The Salt platform automatically inventories all your APIs, including shadow and zombie APIs, across all your application environments. Salt also highlights all instances where your APIs expose sensitive data. Continuous discovery ensures your APIs stay protected even as your environment evolves and changes as a result of agile methodologies and DevOps practices.
Pinpoint and stop threats to your APIs with Salt's patented AI technology that baselines legitimate behavior and identifies attackers in real time, during reconnaissance, to prevent them from advancing. The Salt platform correlates all activities back to a single entity, sends a single consolidated alert to avoid alert fatigue, and blocks the attacker -- not just transactions.
The Salt platform proactively identifies vulnerabilities in your APIs even before they serve production traffic. Plus, the platform uses attackers like pen testers, capturing their minor successes to provide insights for dev teams while stopping attackers before they reach their objective.

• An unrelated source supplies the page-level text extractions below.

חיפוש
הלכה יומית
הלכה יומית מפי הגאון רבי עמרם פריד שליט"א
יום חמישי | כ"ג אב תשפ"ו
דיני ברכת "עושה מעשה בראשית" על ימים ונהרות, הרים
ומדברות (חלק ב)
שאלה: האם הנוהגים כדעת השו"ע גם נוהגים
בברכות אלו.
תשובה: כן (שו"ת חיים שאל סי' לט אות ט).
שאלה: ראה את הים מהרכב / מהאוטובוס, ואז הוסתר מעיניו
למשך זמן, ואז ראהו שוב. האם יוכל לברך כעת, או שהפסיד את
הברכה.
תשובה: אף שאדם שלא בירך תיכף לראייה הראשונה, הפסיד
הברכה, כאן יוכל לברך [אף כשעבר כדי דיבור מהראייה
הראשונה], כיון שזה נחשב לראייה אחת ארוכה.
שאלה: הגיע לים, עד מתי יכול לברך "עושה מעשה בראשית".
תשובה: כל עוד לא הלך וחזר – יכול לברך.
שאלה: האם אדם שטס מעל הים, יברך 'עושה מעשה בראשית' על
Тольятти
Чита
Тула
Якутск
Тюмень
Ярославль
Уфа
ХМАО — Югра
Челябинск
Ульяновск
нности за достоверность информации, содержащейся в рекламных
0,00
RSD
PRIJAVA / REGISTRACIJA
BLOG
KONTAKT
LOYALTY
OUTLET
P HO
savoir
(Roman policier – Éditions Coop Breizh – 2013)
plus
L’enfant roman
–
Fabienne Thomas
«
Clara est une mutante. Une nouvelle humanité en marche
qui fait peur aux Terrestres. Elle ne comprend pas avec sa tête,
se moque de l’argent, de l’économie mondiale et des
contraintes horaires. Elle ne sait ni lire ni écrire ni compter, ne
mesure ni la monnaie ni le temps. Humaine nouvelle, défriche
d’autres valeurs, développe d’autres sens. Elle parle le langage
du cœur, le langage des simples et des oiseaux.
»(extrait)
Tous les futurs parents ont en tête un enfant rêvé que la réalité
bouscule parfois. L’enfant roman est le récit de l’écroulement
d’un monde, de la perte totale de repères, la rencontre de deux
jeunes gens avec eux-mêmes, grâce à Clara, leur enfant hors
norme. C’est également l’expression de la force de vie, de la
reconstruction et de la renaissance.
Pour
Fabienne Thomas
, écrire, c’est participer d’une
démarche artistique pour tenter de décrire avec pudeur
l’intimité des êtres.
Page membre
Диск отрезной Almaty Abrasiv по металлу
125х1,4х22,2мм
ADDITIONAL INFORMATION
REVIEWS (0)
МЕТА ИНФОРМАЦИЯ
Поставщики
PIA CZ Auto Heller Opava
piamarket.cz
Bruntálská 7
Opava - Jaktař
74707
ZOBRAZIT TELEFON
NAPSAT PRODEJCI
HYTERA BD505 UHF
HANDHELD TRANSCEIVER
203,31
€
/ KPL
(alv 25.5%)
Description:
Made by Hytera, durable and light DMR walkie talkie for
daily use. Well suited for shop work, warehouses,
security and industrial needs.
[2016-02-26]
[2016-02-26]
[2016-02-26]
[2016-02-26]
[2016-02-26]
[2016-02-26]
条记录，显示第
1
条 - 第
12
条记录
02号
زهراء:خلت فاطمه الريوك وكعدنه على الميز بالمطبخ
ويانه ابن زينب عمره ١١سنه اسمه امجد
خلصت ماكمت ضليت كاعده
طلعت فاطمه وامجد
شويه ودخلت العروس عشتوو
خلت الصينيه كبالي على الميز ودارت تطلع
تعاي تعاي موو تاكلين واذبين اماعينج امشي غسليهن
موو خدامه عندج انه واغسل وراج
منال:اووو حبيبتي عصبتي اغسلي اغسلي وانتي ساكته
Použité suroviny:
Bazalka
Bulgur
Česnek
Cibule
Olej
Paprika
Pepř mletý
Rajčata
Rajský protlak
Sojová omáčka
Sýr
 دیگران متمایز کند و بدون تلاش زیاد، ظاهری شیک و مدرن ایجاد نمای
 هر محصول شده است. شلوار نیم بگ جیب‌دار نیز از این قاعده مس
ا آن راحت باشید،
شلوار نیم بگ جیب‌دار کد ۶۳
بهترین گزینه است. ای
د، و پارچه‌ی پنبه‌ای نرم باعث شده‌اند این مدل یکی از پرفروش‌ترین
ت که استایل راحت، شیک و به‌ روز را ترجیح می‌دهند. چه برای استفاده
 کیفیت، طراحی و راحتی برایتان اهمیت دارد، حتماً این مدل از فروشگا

Tools like WAFs and API gateways don't have any context for what's happening across APIs and, in turn, cannot effectively detect or protect against exploitation. Salt pulls together all the activity of all users, so it can find and stop attackers in their tracks.
Continuously inventory all your APIs, including shadow and zombie APIs
Identify the APIs that are exposing PII or other sensitive data
Correlate activity to block attackers during reconnaissance
Thwart credential stuffing and other attacks aimed at account misuse
Block attackers from stealing company and customer data
Reduce the time needed to take action and resolve incidents
Leverage native DevOps tools to give dev teams remediation details
Tie your API and sensitive data discovery into GRC workflows
Your applications and APIs are constantly evolving, creating opportunities for attackers to find vulnerabilities. You need context to stop attacks and keep your APIs protected.
Salt Security continuously understands your evolving application environment and identifies malicious activity automatically, without the need for configuration or customization. Our pre-built integrations make it easy to discover all your APIs, collect and analyze their traffic, and leverage your inline devices for enforcement.